- [Task objective]:
Only the lines of the data below from the one with "教育体制 (302, 11)" through the one with "Focal length for" are wanted. Repeat them exactly.

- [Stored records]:
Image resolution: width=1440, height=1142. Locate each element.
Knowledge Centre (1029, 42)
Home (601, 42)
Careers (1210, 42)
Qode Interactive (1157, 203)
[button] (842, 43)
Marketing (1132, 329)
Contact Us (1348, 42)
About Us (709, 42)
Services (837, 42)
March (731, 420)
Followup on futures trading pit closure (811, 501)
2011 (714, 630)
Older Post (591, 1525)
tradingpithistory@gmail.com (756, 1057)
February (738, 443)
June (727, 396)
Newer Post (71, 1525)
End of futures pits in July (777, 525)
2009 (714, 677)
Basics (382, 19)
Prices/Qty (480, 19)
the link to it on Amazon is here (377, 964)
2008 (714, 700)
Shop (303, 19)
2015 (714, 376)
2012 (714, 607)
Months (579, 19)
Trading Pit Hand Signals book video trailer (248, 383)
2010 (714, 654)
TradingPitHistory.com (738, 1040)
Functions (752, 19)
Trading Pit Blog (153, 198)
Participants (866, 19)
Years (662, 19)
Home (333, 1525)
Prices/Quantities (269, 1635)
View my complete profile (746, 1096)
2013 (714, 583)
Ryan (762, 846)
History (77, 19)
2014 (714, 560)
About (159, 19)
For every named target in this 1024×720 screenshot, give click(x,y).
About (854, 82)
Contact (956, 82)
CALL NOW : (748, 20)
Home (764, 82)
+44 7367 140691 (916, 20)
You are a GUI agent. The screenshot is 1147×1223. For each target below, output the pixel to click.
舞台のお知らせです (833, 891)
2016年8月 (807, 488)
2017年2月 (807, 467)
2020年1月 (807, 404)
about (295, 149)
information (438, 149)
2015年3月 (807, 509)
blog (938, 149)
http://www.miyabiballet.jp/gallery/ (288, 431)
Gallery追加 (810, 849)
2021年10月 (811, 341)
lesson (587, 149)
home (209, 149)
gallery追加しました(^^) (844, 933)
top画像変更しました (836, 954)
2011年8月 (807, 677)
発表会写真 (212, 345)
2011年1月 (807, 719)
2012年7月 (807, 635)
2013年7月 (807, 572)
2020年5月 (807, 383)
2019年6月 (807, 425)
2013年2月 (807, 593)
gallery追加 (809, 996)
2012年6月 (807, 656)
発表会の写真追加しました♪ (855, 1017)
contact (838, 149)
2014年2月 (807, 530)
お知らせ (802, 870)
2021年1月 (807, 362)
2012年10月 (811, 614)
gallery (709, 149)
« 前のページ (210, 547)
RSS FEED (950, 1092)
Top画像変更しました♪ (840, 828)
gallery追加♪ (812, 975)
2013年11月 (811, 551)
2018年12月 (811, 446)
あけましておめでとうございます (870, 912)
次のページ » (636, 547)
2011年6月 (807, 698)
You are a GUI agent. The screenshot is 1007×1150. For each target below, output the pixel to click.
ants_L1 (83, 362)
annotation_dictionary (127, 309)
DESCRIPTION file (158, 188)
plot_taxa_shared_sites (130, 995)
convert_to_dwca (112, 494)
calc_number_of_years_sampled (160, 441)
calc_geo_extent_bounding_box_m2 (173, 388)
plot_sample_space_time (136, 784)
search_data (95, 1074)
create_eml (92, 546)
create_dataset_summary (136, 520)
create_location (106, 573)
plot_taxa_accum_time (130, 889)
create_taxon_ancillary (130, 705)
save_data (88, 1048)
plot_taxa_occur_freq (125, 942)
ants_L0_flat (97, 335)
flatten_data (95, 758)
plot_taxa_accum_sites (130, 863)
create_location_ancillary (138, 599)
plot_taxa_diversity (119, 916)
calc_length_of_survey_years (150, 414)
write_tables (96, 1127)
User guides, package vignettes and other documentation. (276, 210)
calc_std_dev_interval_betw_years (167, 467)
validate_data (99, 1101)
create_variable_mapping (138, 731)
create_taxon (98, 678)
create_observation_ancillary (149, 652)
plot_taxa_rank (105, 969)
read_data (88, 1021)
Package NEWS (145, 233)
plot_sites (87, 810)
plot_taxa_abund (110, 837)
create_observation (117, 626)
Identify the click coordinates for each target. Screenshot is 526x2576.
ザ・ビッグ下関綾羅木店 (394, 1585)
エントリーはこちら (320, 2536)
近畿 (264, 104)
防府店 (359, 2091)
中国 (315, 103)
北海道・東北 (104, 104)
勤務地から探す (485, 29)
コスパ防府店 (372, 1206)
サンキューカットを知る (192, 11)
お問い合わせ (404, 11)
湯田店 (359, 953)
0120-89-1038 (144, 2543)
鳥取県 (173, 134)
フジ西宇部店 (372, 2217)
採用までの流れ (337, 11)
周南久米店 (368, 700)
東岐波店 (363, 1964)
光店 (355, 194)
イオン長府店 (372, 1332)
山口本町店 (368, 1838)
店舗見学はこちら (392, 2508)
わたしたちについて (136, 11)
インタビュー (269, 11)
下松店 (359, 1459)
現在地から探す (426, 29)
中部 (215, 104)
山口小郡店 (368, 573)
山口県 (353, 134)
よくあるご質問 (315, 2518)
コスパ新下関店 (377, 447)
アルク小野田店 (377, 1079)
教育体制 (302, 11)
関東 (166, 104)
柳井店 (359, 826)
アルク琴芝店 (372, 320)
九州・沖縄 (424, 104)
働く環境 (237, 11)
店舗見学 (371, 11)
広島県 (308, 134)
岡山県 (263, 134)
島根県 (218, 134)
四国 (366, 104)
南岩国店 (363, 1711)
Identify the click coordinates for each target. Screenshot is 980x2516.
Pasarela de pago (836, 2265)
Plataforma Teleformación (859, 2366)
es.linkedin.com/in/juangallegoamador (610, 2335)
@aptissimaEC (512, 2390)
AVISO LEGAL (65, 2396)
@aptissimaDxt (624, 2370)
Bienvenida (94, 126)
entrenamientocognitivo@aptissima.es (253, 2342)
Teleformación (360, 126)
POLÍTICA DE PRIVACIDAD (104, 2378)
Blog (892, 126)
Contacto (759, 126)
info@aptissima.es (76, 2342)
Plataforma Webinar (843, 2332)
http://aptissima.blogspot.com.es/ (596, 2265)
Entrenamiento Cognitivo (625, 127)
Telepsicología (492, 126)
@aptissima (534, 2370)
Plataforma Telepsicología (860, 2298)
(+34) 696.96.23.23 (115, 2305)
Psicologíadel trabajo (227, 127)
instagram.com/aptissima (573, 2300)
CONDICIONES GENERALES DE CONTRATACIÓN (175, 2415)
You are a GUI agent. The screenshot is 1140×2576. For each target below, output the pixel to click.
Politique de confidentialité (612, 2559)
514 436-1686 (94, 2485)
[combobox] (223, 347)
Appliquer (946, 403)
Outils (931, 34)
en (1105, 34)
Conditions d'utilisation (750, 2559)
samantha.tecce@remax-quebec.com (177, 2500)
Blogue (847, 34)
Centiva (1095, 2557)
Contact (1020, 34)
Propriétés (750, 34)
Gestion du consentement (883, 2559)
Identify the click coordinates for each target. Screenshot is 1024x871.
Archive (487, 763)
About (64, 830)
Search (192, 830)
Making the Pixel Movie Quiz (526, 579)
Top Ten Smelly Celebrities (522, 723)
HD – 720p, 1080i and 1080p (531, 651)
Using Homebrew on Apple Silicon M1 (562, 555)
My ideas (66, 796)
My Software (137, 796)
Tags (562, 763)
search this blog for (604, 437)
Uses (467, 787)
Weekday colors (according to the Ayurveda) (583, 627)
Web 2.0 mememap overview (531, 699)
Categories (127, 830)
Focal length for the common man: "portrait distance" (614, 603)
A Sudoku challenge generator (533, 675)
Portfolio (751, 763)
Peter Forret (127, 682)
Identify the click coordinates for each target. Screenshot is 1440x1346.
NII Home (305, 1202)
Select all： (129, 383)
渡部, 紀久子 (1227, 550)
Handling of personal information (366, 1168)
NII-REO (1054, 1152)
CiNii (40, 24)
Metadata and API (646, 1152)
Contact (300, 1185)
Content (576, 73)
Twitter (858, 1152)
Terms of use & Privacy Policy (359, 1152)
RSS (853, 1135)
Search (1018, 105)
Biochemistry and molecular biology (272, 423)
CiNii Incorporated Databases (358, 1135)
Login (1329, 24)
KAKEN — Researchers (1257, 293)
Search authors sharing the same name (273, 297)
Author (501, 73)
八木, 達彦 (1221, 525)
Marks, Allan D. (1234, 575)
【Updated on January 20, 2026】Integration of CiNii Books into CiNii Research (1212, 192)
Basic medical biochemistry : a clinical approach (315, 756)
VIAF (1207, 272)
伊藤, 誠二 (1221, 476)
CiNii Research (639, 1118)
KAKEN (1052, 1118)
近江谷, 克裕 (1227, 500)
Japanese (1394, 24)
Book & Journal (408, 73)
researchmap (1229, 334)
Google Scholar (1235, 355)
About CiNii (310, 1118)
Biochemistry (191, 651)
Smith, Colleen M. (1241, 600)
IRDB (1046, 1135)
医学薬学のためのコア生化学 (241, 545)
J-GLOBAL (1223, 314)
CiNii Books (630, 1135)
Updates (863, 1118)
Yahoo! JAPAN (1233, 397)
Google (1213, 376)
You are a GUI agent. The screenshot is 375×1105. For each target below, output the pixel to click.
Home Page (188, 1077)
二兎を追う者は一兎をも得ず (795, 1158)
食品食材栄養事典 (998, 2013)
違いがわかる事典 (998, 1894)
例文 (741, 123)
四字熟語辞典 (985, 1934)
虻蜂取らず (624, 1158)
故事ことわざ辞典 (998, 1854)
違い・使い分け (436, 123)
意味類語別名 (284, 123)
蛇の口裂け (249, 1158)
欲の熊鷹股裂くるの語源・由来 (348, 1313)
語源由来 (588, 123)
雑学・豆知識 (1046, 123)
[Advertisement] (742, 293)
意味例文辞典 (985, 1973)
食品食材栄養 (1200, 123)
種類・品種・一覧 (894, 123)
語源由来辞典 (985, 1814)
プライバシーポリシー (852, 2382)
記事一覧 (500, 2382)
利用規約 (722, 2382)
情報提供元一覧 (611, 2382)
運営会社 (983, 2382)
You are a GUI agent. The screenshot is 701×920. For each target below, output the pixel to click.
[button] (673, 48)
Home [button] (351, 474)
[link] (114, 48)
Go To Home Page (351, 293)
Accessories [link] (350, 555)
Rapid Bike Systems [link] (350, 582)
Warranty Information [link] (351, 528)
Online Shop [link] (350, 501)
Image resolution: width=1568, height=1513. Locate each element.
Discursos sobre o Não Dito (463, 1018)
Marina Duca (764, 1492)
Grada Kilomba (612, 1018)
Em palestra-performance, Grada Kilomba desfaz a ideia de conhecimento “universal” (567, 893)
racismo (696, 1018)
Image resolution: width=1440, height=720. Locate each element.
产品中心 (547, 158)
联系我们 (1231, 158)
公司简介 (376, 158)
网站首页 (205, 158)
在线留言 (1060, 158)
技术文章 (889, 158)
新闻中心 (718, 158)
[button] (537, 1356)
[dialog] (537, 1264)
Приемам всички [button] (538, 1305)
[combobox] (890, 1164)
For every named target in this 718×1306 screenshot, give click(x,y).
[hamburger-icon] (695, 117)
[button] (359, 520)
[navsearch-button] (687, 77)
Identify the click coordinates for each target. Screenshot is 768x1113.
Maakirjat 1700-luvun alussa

- [Written solution]:
教育体制 (302, 11)
関東 (166, 104)
柳井店 (359, 826)
アルク琴芝店 (372, 320)
九州・沖縄 (424, 104)
働く環境 (237, 11)
店舗見学 (371, 11)
広島県 (308, 134)
岡山県 (263, 134)
島根県 (218, 134)
四国 (366, 104)
南岩国店 (363, 1711)
Identify the click coordinates for each target. Screenshot is 980x2516.
Pasarela de pago (836, 2265)
Plataforma Teleformación (859, 2366)
es.linkedin.com/in/juangallegoamador (610, 2335)
@aptissimaEC (512, 2390)
AVISO LEGAL (65, 2396)
@aptissimaDxt (624, 2370)
Bienvenida (94, 126)
entrenamientocognitivo@aptissima.es (253, 2342)
Teleformación (360, 126)
POLÍTICA DE PRIVACIDAD (104, 2378)
Blog (892, 126)
Contacto (759, 126)
info@aptissima.es (76, 2342)
Plataforma Webinar (843, 2332)
http://aptissima.blogspot.com.es/ (596, 2265)
Entrenamiento Cognitivo (625, 127)
Telepsicología (492, 126)
@aptissima (534, 2370)
Plataforma Telepsicología (860, 2298)
(+34) 696.96.23.23 (115, 2305)
Psicologíadel trabajo (227, 127)
instagram.com/aptissima (573, 2300)
CONDICIONES GENERALES DE CONTRATACIÓN (175, 2415)
You are a GUI agent. The screenshot is 1140×2576. For each target below, output the pixel to click.
Politique de confidentialité (612, 2559)
514 436-1686 (94, 2485)
[combobox] (223, 347)
Appliquer (946, 403)
Outils (931, 34)
en (1105, 34)
Conditions d'utilisation (750, 2559)
samantha.tecce@remax-quebec.com (177, 2500)
Blogue (847, 34)
Centiva (1095, 2557)
Contact (1020, 34)
Propriétés (750, 34)
Gestion du consentement (883, 2559)
Identify the click coordinates for each target. Screenshot is 1024x871.
Archive (487, 763)
About (64, 830)
Search (192, 830)
Making the Pixel Movie Quiz (526, 579)
Top Ten Smelly Celebrities (522, 723)
HD – 720p, 1080i and 1080p (531, 651)
Using Homebrew on Apple Silicon M1 (562, 555)
My ideas (66, 796)
My Software (137, 796)
Tags (562, 763)
search this blog for (604, 437)
Uses (467, 787)
Weekday colors (according to the Ayurveda) (583, 627)
Web 2.0 mememap overview (531, 699)
Categories (127, 830)
Focal length for the common man: "portrait distance" (614, 603)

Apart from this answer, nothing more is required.